Yazar: Pambos Charalambous
ENGLISH (İNGİLİZCE) ΕΛΛΗΝΙΚΑ (YUNANCA)
Kaynak: ÖNERİ VE DANAOLAR
Görsel ve Çeviri: Penna
Kıbrıs sorunundaki çıkmazı aşmanın ve altı yıldan bu yana durmuş olan bir süreci yeniden canlandırmanın bir yolu var mıdır? Filelefteros’da dün okuduğum başyazıya göre var.

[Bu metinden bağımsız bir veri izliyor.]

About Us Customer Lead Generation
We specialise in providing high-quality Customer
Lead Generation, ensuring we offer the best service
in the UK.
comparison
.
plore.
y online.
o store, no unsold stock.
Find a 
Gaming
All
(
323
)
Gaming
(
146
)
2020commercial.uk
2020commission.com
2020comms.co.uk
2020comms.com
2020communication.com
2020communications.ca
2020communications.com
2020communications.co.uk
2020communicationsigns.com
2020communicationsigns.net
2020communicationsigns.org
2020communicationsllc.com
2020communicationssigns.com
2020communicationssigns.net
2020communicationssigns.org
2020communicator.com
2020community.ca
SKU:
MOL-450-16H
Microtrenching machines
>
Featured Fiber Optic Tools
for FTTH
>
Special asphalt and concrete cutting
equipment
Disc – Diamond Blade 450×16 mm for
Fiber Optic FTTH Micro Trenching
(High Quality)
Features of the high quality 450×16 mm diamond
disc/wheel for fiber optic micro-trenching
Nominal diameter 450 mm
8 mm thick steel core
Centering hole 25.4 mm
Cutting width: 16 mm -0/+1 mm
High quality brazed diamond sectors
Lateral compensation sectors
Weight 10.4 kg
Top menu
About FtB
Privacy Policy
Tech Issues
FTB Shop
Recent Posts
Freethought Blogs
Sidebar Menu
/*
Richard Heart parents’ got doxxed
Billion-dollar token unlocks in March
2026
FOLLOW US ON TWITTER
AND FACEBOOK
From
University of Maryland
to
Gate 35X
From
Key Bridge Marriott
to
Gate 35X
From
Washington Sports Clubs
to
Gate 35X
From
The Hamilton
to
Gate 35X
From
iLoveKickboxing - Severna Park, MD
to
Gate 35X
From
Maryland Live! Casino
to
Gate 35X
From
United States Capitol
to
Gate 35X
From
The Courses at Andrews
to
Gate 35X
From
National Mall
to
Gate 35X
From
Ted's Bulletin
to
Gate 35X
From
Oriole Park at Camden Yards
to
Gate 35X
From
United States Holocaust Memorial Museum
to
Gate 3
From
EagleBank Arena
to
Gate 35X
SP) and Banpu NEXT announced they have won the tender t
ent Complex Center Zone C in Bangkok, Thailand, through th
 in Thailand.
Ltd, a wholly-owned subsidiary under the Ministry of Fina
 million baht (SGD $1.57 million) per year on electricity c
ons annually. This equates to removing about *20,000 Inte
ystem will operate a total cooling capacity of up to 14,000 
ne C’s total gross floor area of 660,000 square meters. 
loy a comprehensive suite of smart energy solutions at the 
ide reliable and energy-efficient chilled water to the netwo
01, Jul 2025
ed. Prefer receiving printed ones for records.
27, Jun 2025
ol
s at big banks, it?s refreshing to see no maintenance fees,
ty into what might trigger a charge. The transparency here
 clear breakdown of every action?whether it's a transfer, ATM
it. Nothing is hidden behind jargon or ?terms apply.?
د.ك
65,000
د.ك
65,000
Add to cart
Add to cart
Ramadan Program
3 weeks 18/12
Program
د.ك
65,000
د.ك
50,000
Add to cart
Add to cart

Bu da, Kıbrıs Cumhuriyeti Cumhurbaşkanı Nikos Hristodulidis’in Kıbrıs sorununun çözümü sürecinde Avrupa Birliği’nin daha aktif bir şekilde yer alması için yaptığı öneridir. Başyazıda “Lefkoşa’nın önerisi bugün umut verebilecek tek öneri gibi gözüküyor,” diye vurgulanırken, “Kıbrıs sorunundaki çıkmaz kalıcı bir hal almaya başladı” uyarısında da bulunuluyor. Ancak, “bugün bir umut verebilecek tek öneri gibi görünen” Lefkoşa’nın önerisinin “uygulanması için desteğe ihtiyaç var”.

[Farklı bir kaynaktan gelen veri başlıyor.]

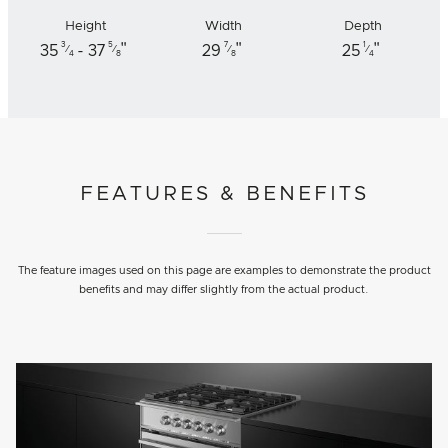
Height
Width
Depth
"
"
"
3
5
7
1
35
- 37
29
25
⁄
⁄
⁄
⁄
4
8
8
4
FEATURES & BENEFITS
The feature images used on this page are examples to demonstrate the product
benefits and may differ slightly from the actual product.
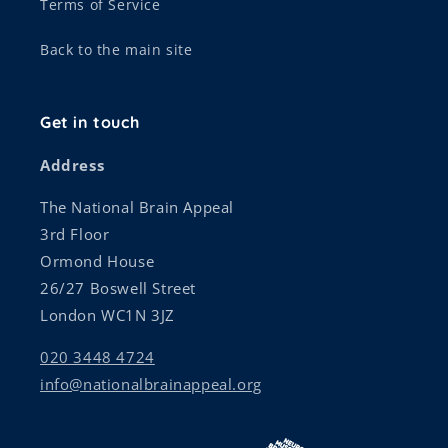
Terms of Service
Back to the main site
Get in touch
Address
The National Brain Appeal
3rd Floor
Ormond House
26/27 Boswell Street
London WC1N 3JZ
020 3448 4724
info@nationalbrainappeal.org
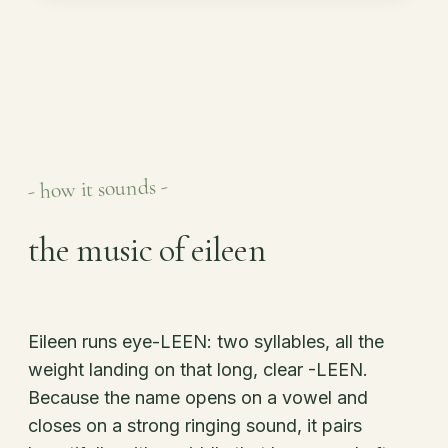
- how it sounds -
the music of eileen
Eileen runs eye-LEEN: two syllables, all the
weight landing on that long, clear -LEEN.
Because the name opens on a vowel and
closes on a strong ringing sound, it pairs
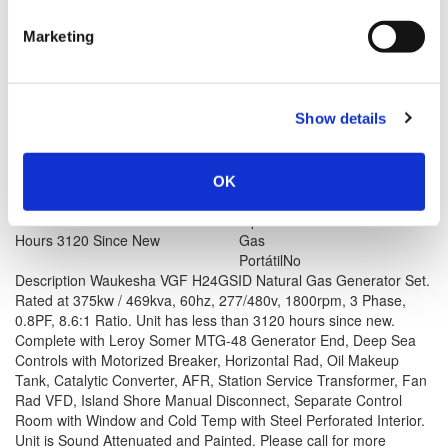
Marketing
Modelo #: VGF H24GSID
2002 Waukesha VGF H24GSID Generator Set
Show details
View Item
Price is per unit:
Please call for more details.
KW
375
RPM
1800
OK
HP
NA
HZ
60
Volt
480
Tipo de Combustible
Natural
Hours
3120 Since New
Gas
Portátil
No
Description
Waukesha VGF H24GSID Natural Gas Generator Set.
Rated at 375kw / 469kva, 60hz, 277/480v, 1800rpm, 3 Phase,
0.8PF, 8.6:1 Ratio. Unit has less than 3120 hours since new.
Complete with Leroy Somer MTG-48 Generator End, Deep Sea
Controls with Motorized Breaker, Horizontal Rad, Oil Makeup
Tank, Catalytic Converter, AFR, Station Service Transformer, Fan
Rad VFD, Island Shore Manual Disconnect, Separate Control
Room with Window and Cold Temp with Steel Perforated Interior.
Unit is Sound Attenuated and Painted. Please call for more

Arzu edilen umudu nasıl oluşturacak? [Fileleftheros] şöyle cevap veriyor: “Cumhurbaşkanı Hristodulidis, seçim kampanyası sırasında da ifade ettiklerine uygun olarak, Avrupa Birliği’nin Kıbrıs sorununa somut ve uygulamada fiilen yer aldığı bir katılım sağlamasını ve dahil omasını sağlamak için çalışacaktır.” AB, “her zaman Birleşmiş Milletler çerçevesi içinde, öncü bir rol üstlenerek, ilgili tüm tarafların Kıbrıs sorununun çözümünden kaynaklanacak faydaları algılayabilmeleri için gerekli koşulları gerçekten de yaratabilir.”

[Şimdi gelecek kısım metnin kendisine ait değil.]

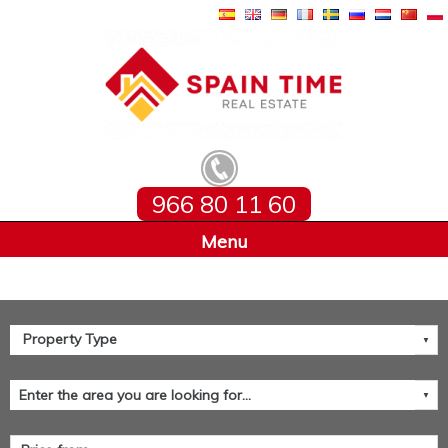
966 80 11 60
Home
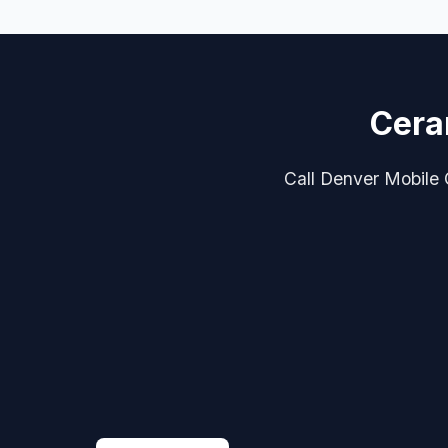
Cera
Call Denver Mobile C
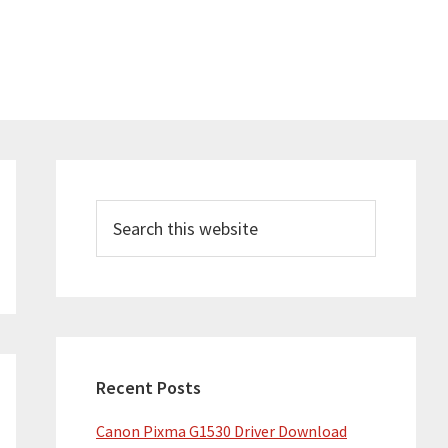
Primary
Sidebar
Search
this
website
Recent Posts
Canon Pixma G1530 Driver Download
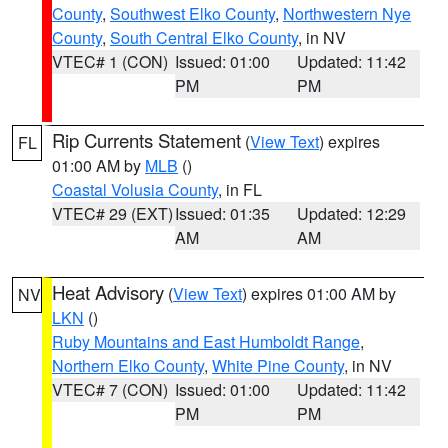
County
,
Southwest Elko County
,
Northwestern Nye
County
,
South Central Elko County
, in NV
VTEC# 1 (CON)
Issued: 01:00
Updated: 11:42
PM
PM
Rip Currents Statement
(
View Text
) expires
FL
01:00 AM by
MLB
()
Coastal Volusia County
, in FL
VTEC# 29 (EXT)
Issued: 01:35
Updated: 12:29
AM
AM
Heat Advisory
(
View Text
) expires 01:00 AM by
NV
LKN
()
Ruby Mountains and East Humboldt Range
,
Northern Elko County
,
White Pine County
, in NV
VTEC# 7 (CON)
Issued: 01:00
Updated: 11:42
PM
PM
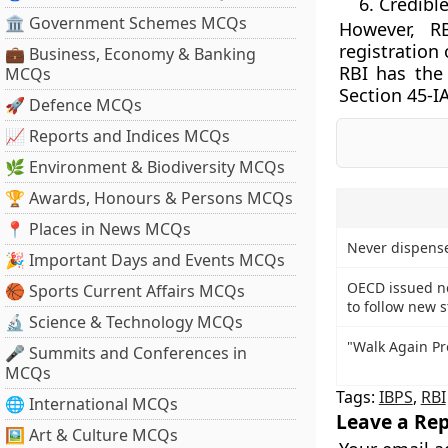
Credible
🏛 Government Schemes MCQs
However, R
registration 
💼 Business, Economy & Banking
RBI has the 
MCQs
Section 45-IA
🚀 Defence MCQs
📈 Reports and Indices MCQs
🌿 Environment & Biodiversity MCQs
🏆 Awards, Honours & Persons MCQs
📍 Places in News MCQs
Never dispense
🎉 Important Days and Events MCQs
OECD issued n
🏀 Sports Current Affairs MCQs
to follow new 
🔬 Science & Technology MCQs
"Walk Again Pr
🎤 Summits and Conferences in
MCQs
Tags:
IBPS
,
RBI
🌐 International MCQs
Leave a Rep
🖼 Art & Culture MCQs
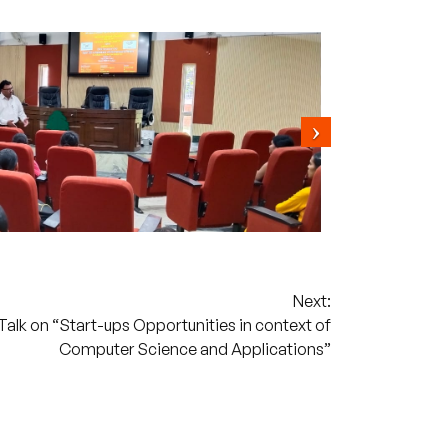
Next:
lk on “Start-ups Opportunities in context of
Computer Science and Applications”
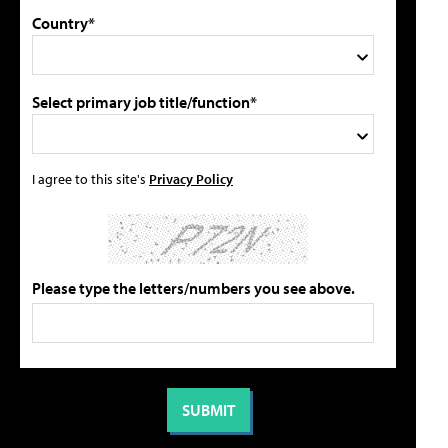
Country*
Select primary job title/function*
I agree to this site's
Privacy Policy
Please type the letters/numbers you see above.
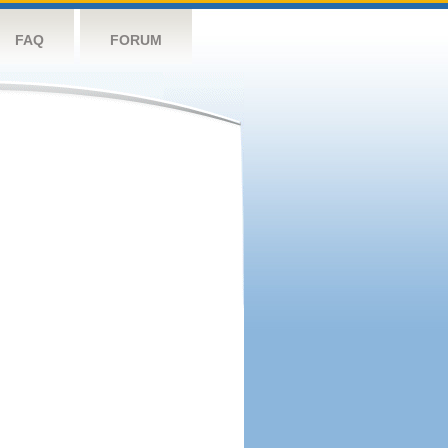
FAQ
FORUM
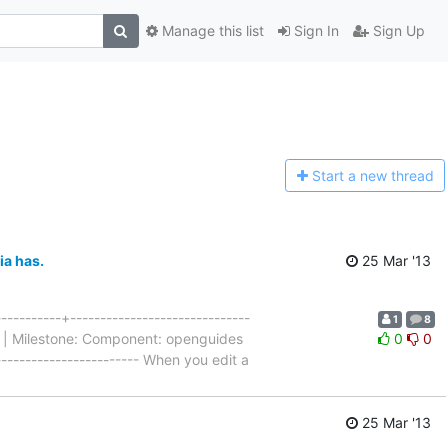
Manage this list
Sign In
Sign Up
Start a n
ew thread
ia has.
25 Mar '13
---------+------------------------------
1
8
al | Milestone: Component: openguides
0
0
------------------------ When you edit a
25 Mar '13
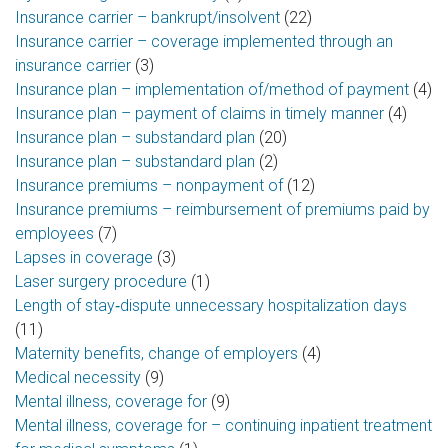
Insurance carrier – bankrupt/insolvent
(22)
Insurance carrier – coverage implemented through an
insurance carrier
(3)
Insurance plan – implementation of/method of payment
(4)
Insurance plan – payment of claims in timely manner
(4)
Insurance plan – substandard plan
(20)
Insurance plan – substandard plan
(2)
Insurance premiums – nonpayment of
(12)
Insurance premiums – reimbursement of premiums paid by
employees
(7)
Lapses in coverage
(3)
Laser surgery procedure
(1)
Length of stay‑dispute unnecessary hospitalization days
(11)
Maternity benefits, change of employers
(4)
Medical necessity
(9)
Mental illness, coverage for
(9)
Mental illness, coverage for – continuing inpatient treatment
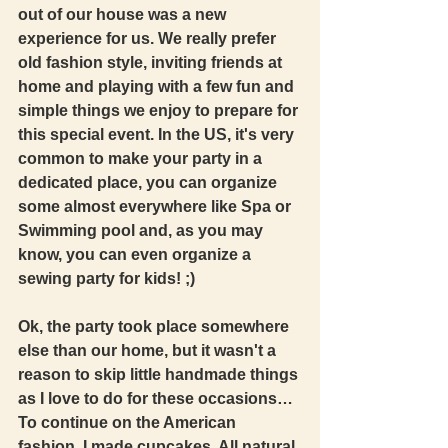
out of our house was a new 
experience for us. We really prefer 
old fashion style, inviting friends at 
home and playing with a few fun and 
simple things we enjoy to prepare for 
this special event. In the US, it's very 
common to make your party in a 
dedicated place, you can organize 
some almost everywhere like Spa or 
Swimming pool and, as you may 
know, you can even organize a 
sewing party for kids! ;) 
Ok, the party took place somewhere 
else than our home, but it wasn't a 
reason to skip little handmade things 
as I love to do for these occasions… 
To continue on the American 
fashion, I made cupcakes. All natural 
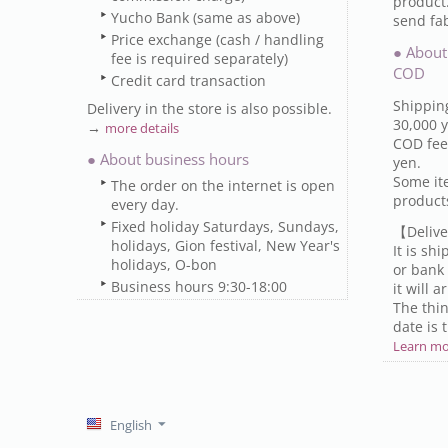
product
Yucho Bank (same as above)
send fab
Price exchange (cash / handling
● About
fee is required separately)
COD
Credit card transaction
Shipping
Delivery in the store is also possible.
30,000 y
→
more details
COD fee 
● About business hours
yen.
Some it
The order on the internet is open
produc
every day.
Fixed holiday Saturdays, Sundays,
【Delive
holidays, Gion festival, New Year's
It is sh
holidays, O-bon
or bank 
Business hours 9:30-18:00
it will 
The thin
date is 
Learn m
English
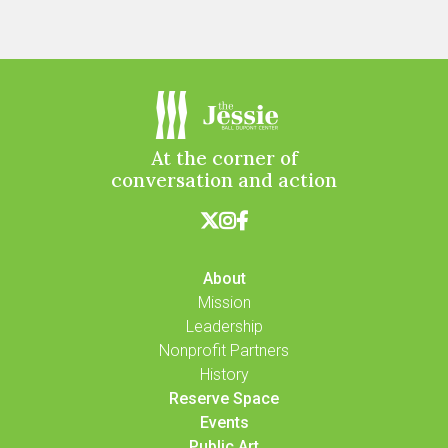
At the corner of
conversation and action



About
Mission
Leadership
Nonprofit Partners
History
Reserve Space
Events
Public Art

İşte bu. Umut beklentileri bu şekilde oluşturulacak. AB, tüm ilgili tarafların Kıbrıs sorununun çözümünden doğacak faydaları algılamasını sağlayacak. 2017’de Komisyon Başkan Yardımcısı Federica Mogherini aracılığıyla Crans-Montana’da bulunan AB, çözümün faydalarını tüm paydaşların algılamasını sağlamadı mı? Orada bulunan taraflardan hangisi faydaları algılamamıştı? Ayrıca, algılanamayan faydalar hangileriydi? 2016’da Mont Pèlerin’de, Komisyon Başkanı Jean-Claude Juncker’in bizzat hazır bulunduğu, hatta Akıncı’nın Mağusa ve Omorfo’nun iadesi için bir harita sunduğu sırada, hangi taraflar ve hangi faydalar algılanmamıştı? Nasıl oldu da Juncker bizlerin ve Türklerin [çözümün] faydalarını görmemizi sağlamadı?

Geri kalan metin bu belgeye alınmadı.